TASK TO CARRY OUT: Your task is to work out how many lines in the data that follows hold "locative" and to state that number alone.

DATASET EXCERPTS:
▬▬▬▬▬▬
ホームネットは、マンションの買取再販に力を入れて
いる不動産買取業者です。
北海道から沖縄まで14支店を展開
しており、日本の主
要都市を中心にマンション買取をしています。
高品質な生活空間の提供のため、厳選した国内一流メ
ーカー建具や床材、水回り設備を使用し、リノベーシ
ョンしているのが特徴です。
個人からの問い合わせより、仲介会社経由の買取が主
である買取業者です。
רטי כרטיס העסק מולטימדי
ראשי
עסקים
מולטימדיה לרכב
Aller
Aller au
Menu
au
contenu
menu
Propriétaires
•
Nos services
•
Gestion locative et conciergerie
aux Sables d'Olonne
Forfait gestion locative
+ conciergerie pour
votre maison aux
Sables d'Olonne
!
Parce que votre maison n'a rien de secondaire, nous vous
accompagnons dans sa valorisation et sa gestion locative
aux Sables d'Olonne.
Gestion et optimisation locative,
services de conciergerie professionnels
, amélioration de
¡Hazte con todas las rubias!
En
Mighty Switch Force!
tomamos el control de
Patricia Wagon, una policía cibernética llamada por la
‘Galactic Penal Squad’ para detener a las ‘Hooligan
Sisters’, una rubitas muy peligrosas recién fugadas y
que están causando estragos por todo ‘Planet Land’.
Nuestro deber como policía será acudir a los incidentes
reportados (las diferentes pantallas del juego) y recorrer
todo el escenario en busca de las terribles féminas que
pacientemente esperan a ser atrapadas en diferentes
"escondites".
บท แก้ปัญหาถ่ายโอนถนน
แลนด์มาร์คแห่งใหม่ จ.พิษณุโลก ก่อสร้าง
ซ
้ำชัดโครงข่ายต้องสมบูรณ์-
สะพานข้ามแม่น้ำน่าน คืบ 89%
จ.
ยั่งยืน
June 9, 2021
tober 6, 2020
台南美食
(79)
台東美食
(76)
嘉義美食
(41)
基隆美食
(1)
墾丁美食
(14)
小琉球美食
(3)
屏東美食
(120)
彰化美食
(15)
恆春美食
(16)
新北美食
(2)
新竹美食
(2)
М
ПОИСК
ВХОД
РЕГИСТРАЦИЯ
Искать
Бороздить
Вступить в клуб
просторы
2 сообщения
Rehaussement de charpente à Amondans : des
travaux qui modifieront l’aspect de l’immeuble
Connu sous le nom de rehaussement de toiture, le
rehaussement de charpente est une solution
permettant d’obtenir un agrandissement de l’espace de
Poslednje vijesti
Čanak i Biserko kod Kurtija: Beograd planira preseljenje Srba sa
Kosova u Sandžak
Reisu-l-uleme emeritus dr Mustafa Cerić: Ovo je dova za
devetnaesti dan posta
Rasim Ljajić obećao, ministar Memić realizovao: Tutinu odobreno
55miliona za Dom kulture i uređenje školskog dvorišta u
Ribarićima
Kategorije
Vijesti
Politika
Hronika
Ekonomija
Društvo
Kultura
▬▬▬▬▬▬
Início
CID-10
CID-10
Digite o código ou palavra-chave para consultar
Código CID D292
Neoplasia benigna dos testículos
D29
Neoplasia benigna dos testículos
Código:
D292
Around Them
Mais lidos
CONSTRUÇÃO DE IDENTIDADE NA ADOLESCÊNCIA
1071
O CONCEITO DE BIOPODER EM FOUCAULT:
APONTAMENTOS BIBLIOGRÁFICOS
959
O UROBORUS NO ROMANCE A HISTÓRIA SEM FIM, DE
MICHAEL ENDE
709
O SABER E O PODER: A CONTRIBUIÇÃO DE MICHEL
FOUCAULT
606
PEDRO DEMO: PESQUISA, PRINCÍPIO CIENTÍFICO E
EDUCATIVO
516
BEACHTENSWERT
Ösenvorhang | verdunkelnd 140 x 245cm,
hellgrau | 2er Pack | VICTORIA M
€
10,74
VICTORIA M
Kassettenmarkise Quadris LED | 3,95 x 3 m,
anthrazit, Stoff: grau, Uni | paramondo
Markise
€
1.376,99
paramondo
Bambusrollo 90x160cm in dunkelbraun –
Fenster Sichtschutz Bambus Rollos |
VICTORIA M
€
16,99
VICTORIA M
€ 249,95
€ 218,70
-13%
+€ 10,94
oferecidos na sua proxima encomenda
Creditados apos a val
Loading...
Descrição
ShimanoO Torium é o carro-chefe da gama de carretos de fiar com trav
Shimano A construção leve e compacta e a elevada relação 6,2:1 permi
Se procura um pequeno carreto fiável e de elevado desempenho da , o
▬▬▬▬▬▬
SOLUTION TO THIS PROBLEM: 4